This repository contains the code, data, and manuscript files for the 2023 report by the AEA Data Editor. If you are reading this on openICPSR, then only code and data are present.
Raw data come from the JIRA system used by the AEA Data Editor and cannot be made available outside of the organization, as it contains names of replicators, manuscript numbers, and verbatim email correspondence. Anonymized data is publicly available at Vilhuber (2024).
- I certify that the author(s) of the manuscript have legitimate access to and permission to use the data used in this manuscript.
- I certify that the author(s) of the manuscript have documented permission to redistribute/publish the data contained within this replication package. Appropriate permissions are documented in the
LICENSE.txt
file.
The repository at https://github.com/AEADataEditor/report-aea-data-editor-2023 contains text, code, data, and output from running the code.
The deposit at http://doi.org/10.3886/E198444V1 contains code and data, as well as output.
Vilhuber, Lars. 2024. "Report by the AEA Data Editor." AEA Papers and Proceedings. 114: 878–90. DOI: 10.1257/pandp.114.878
@article{ReportDE2024,
Author = {Vilhuber, Lars},
Title = {Report by the {AEA} Data Editor},
Journal = {AEA Papers and Proceedings},
Volume = {114},
Year = {2024,
Month = {May},
Pages = {878–90},
DOI = {10.1257/pandp.114.878},
URL = {}}
Vilhuber, Lars. and Linda Wang. 2024. “Code and Data for: Report for 2023 by the AEA Data Editor.” American Economic Association [publisher], http://doi.org/10.3886/E189602V1
- All data are publicly available.
- Some data cannot be made publicly available.
- No data can be made publicly available.
Anonymized files from the internal production system are provided in this repository, sourced from Vilhuber (2024).
data/jira/anon/jira.anon.RDS
data/jira/anon/README.md
Data on lab members' names is directly downloaded from the Github repository associated with Vilhuber (2023), see programs/config.R
.
Several non-anonymous files are also used, and not provided.

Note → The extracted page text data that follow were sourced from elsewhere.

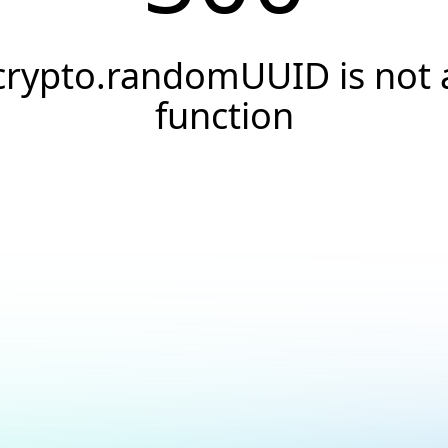
crypto.randomUUID is not 
function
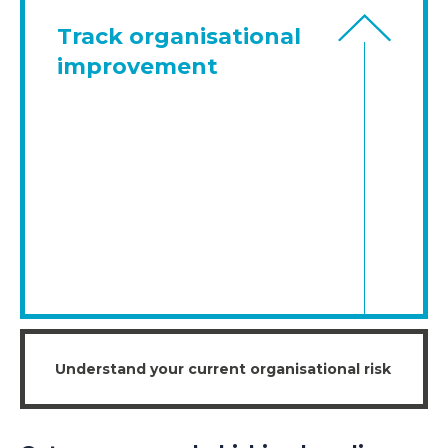
Track organisational
improvement
Understand your current organisational risk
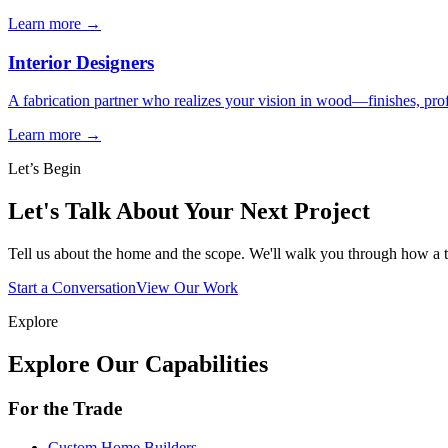
Learn more →
Interior Designers
A fabrication partner who realizes your vision in wood—finishes, profi
Learn more →
Let’s Begin
Let's Talk About Your Next Project
Tell us about the home and the scope. We'll walk you through how a
Start a Conversation
View Our Work
Explore
Explore Our Capabilities
For the Trade
Custom Home Builders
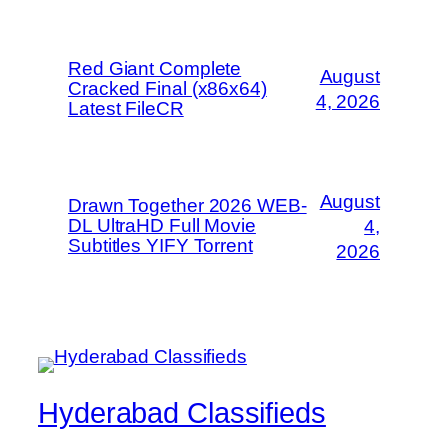
Red Giant Complete
August
Cracked Final (x86x64)
4, 2026
Latest FileCR
August
Drawn Together 2026 WEB-
DL UltraHD Full Movie
4,
Subtitles YIFY Torrent
2026
Hyderabad Classifieds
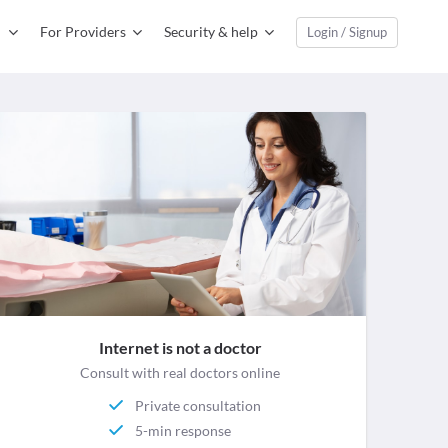
For Providers
Security & help
Login / Signup
Internet is not a doctor
Consult with real doctors online
Private consultation
5-min response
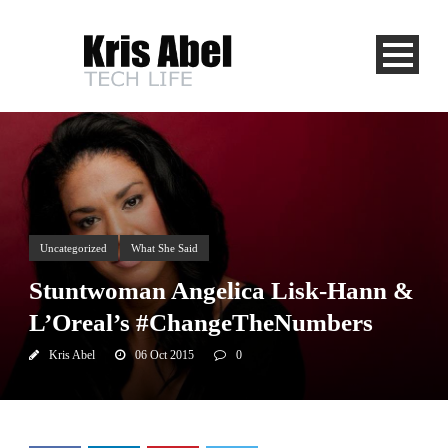
Uncategorized
What She Said
Stuntwoman Angelica Lisk-Hann &
L’Oreal’s #ChangeTheNumbers
Kris Abel
06 Oct 2015
0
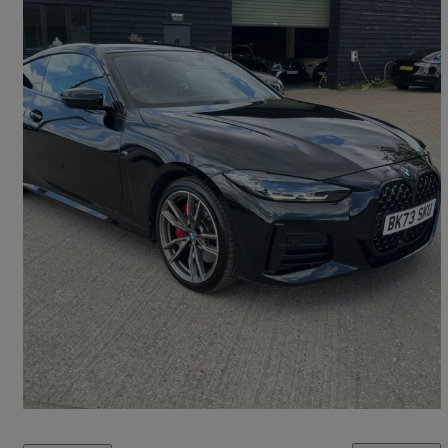
2023 BMW 4 Series
M440i Xdrive Mht 2dr Step Auto
29,000 miles
£35,495
Great Deal
Theydon Mount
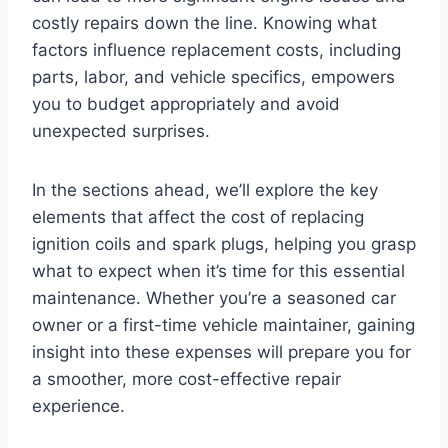
costly repairs down the line. Knowing what
factors influence replacement costs, including
parts, labor, and vehicle specifics, empowers
you to budget appropriately and avoid
unexpected surprises.
In the sections ahead, we’ll explore the key
elements that affect the cost of replacing
ignition coils and spark plugs, helping you grasp
what to expect when it’s time for this essential
maintenance. Whether you’re a seasoned car
owner or a first-time vehicle maintainer, gaining
insight into these expenses will prepare you for
a smoother, more cost-effective repair
experience.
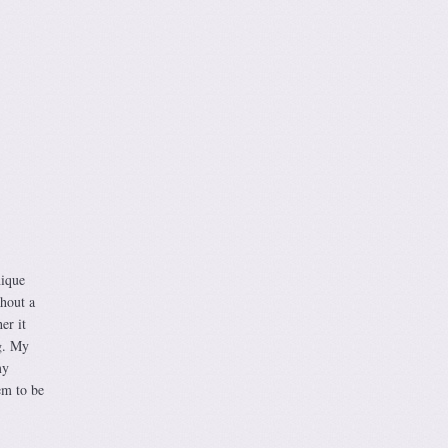
nique
thout a
er it
g. My
my
hem to be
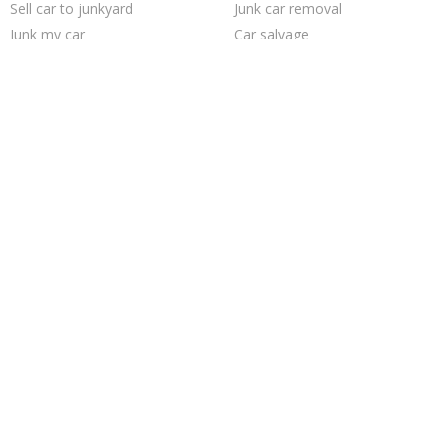
Sell car to junkyard
Junk car removal
Junk my car
Car salvage
Junk my car for cash
Cash for junk cars
How to junk a car
Pick up junk cars
Junk your car
Scrap my car
Sell my junk car
Sell junk car
Selling junk cars
Buy my junk car
Who buys junk cars
Junk your car
Sell car for scrap
Junk cars
Trending Cities
Saint Louis
Austin
San Antonio
Dallas
Richmond
Milwaukee
Oakland
Minneapolis
Seattle
Columbus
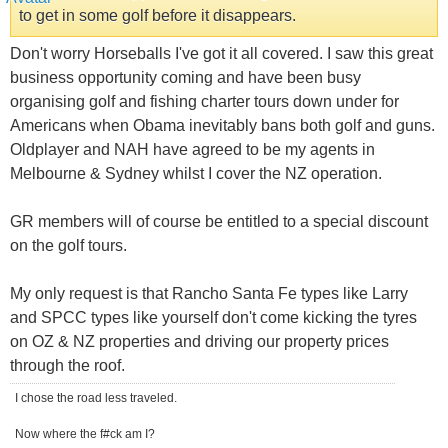
to get in some golf before it disappears.
Don't worry Horseballs I've got it all covered. I saw this great
business opportunity coming and have been busy
organising golf and fishing charter tours down under for
Americans when Obama inevitably bans both golf and guns.
Oldplayer and NAH have agreed to be my agents in
Melbourne & Sydney whilst I cover the NZ operation.
GR members will of course be entitled to a special discount
on the golf tours.
My only request is that Rancho Santa Fe types like Larry
and SPCC types like yourself don't come kicking the tyres
on OZ & NZ properties and driving our property prices
through the roof.
I chose the road less traveled.
Now where the f#ck am I?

data/jira/raw/jira-search-external.xlsx
data/jira/raw/jira-search-nda.xlsx
data/jira/raw/jira-search-non-compliant.xlsx
data/jira/raw/jira-search-updates.xlsx
These are used in 11_table1_compliance.R
, which will not produce the related (simple) summary tables.

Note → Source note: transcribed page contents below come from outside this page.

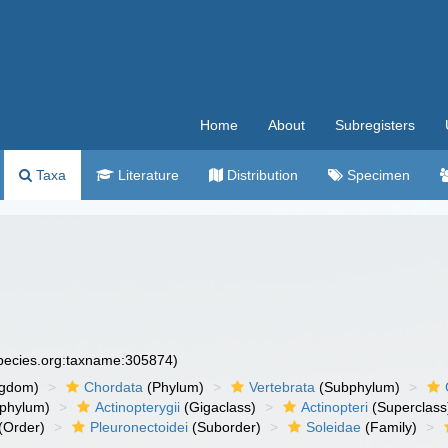
Home
About
Subregisters
Taxa
Literature
Distribution
Specimen
species.org:taxname:305874)
ngdom)
Chordata
(Phylum)
Vertebrata
(Subphylum)
phylum)
Actinopterygii
(Gigaclass)
Actinopteri
(Superclass
(Order)
Pleuronectoidei
(Suborder)
Soleidae
(Family)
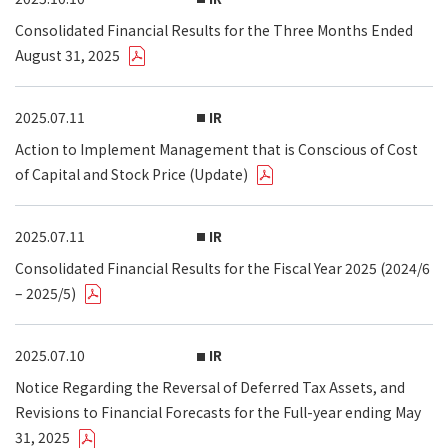
Consolidated Financial Results for the Three Months Ended
August 31, 2025
2025.07.11
IR
Action to Implement Management that is Conscious of Cost
of Capital and Stock Price (Update)
2025.07.11
IR
Consolidated Financial Results for the Fiscal Year 2025 (2024/6
– 2025/5)
2025.07.10
IR
Notice Regarding the Reversal of Deferred Tax Assets, and
Revisions to Financial Forecasts for the Full-year ending May
31, 2025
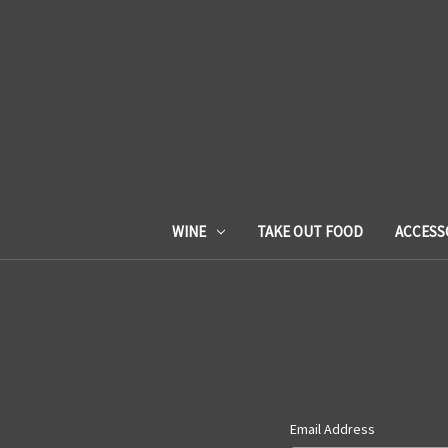
WINE
TAKE OUT FOOD
ACCESS
Email Address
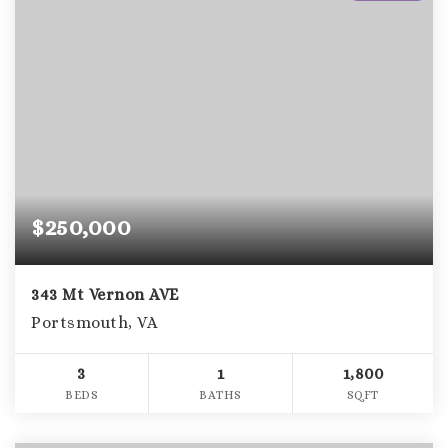
$250,000
343 Mt Vernon AVE
Portsmouth, VA
3
1
1,800
BEDS
BATHS
SQFT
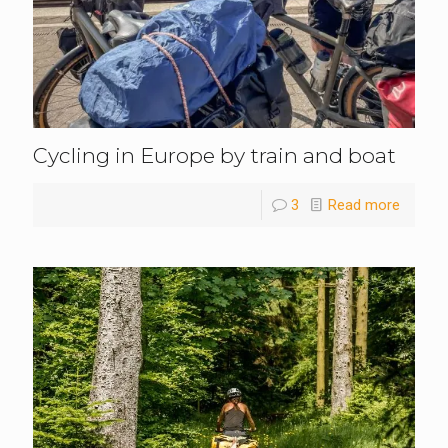
Cycling in Europe by train and boat
3
Read more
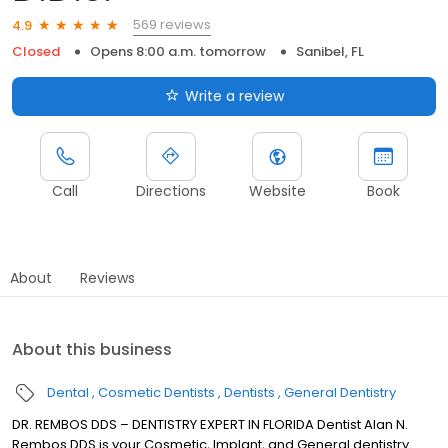
569 reviews
4.9
Closed
Opens 8:00 a.m. tomorrow
Sanibel, FL
Write a review
Call
Directions
Website
Book
About
Reviews
About this business
Dental
Cosmetic Dentists
Dentists
General Dentistry
DR. REMBOS DDS – DENTISTRY EXPERT IN FLORIDA Dentist Alan N.
Rembos DDS is your Cosmetic, Implant, and General dentistry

The data are obtained on demand from the internal systems underlying the AEA Data and Code repository. The internal systems are accessible only to ICPSR staff, and were provided to the AEA Data Editor upon request. They are not accessible to others. The data were lightly hand-edited to account for formatting errors (double double-quotes and other issues related to the conversion from internal database representation to CSV).
For those with access to the system:
Go to https://www.openicpsr.org/openicpsr/tenant/openicpsr/module/aea/reports and download the CSV file. Save it with a date-stamp added.
Data were extracted on all published replication packages. The raw data are not provided.
data/icpsr/utilizationReport-2023-12-06.csv
The clean data files are provided in the folder data/icpsr
. For additional use of the data, see the processing code.
data/icpsr/anonUtilizationReport.Rds
data/icpsr/anonUtilizationReport.csv
These data are provided by ICPSR staff upon request. They are usually not accessible to others, but could be scraped. Only aggregated statistics are computed from these files. Data file is not provided, as it contains information on unpublished deposits.
data/icpsr/AEA-2023-Jan-1-through-Nov-28-2023.xlsx
(not used in 2023 report).
The data on processing times were extracted from the ScholarOne manuscript management system used by the AEA. Microdata are not available (even to the author), only summary statistics are provided as Excel sheets. These were simply reformatted for the report.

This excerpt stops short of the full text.